Mibiton does not provide capital but loans (financial lease) with a repayment period of 4 to 5 years, which sometimes involves only paying interest in the first year and starting actual repayments in the second year. The interest rate of 8% is high, but on the other hand, if things go well, a start-up can repay the loan early and will not be stuck with a debt if things go wrong. Furthermore, Mibiton allows some deferral of payment if there are problems. Last year, for example, TOP was able to postpone the final loan repayment for six months during the Corona pandemic.

“If you fall behind with your payment at a bank, you immediately end up in the non-performing accounts department. Mibiton, on the other hand, thinks with us and remains flexible”, says De Heij.
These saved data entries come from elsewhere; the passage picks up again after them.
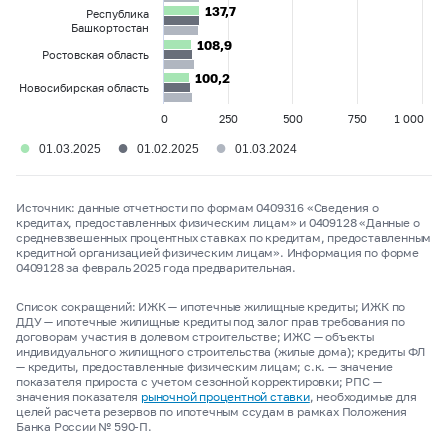
137,7
137,7
Республика
Башкортостан
108,9
108,9
Ростовская область
100,2
100,2
Новосибирская область
0
250
500
750
1 000
●
●
●
01.03.2025
01.02.2025
01.03.2024
Источник: данные отчетности по формам 0409316 «Сведения о
кредитах, предоставленных физическим лицам» и 0409128 «Данные о
средневзвешенных процентных ставках по кредитам, предоставленным
кредитной организацией физическим лицам». Информация по форме
0409128 за февраль 2025 года предварительная.
Список сокращений: ИЖК — ипотечные жилищные кредиты; ИЖК по
ДДУ — ипотечные жилищные кредиты под залог прав требования по
договорам участия в долевом строительстве; ИЖС — объекты
индивидуального жилищного строительства (жилые дома); кредиты ФЛ
— кредиты, предоставленные физическим лицам; с.к. — значение
показателя прироста с учетом сезонной корректировки; РПС —
значения показателя
рыночной процентной ставки
, необходимые для
целей расчета резервов по ипотечным ссудам в рамках Положения
Банка России № 590-П.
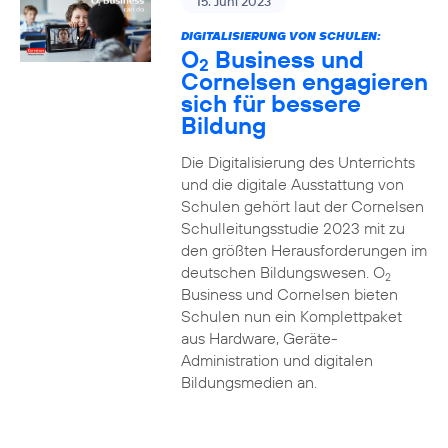
15. Juni 2023
DIGITALISIERUNG VON SCHULEN:
O
Business und
2
Cornelsen engagieren
sich für bessere
Bildung
Die Digitalisierung des Unterrichts
und die digitale Ausstattung von
Schulen gehört laut der Cornelsen
Schulleitungsstudie 2023 mit zu
den größten Herausforderungen im
deutschen Bildungswesen. O
2
Business und Cornelsen bieten
Schulen nun ein Komplettpaket
aus Hardware, Geräte-
Administration und digitalen
Bildungsmedien an.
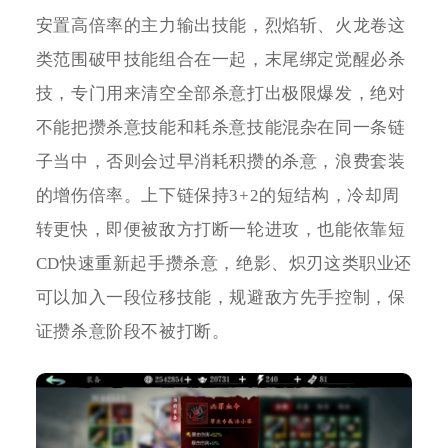
安置高倍率的主力输出技能，烈焰斩、火龙卷这
类范围破甲技能组合在一起，末尾绑定觉醒必杀
技，专门用来清空全部杀意打出极限爆发，绝对
不能把攒杀意技能和耗杀意技能混杂在同一条链
子当中，否则会过早消耗积攒的杀意，浪费套装
的增伤倍率。上下链保持3+2的短结构，冷却周
转更快，即便被敌方打断一轮进攻，也能依靠短
CD快速重新起手攒杀意，绝影、炽刃这类职业还
可以加入一段位移技能，规避敌方先手控制，保
证攒杀意阶段不被打断。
Moreover, Mibiton does not require collateral for a loan. The foundation estimates the chances of success of a start-up in advance on the basis of a due diligence study and then decides whether to grant a loan in the form of a financial lease. If a project fails, there is no problem, even if the company goes bankrupt, because Mibiton remains the legal owner of the equipment and can remove it if necessary and sell it at the residual value.

Taking risks is part of Mibiton’s mission. After all, the foundation was set up to help young companies in the life sciences get off the ground, not all of which succeed. But the companies that do succeed make the investments worthwhile.

De Heij’s assessment of the significance of the Mibiton loans for TOP is clear. “Without these loans, PEF technology would never have matured and there would not have been a company like Becanex. Mibiton provides the first stepping stones, which would not be provided by a bank or venture capitalist. And that is essential to bridging the valley of death.”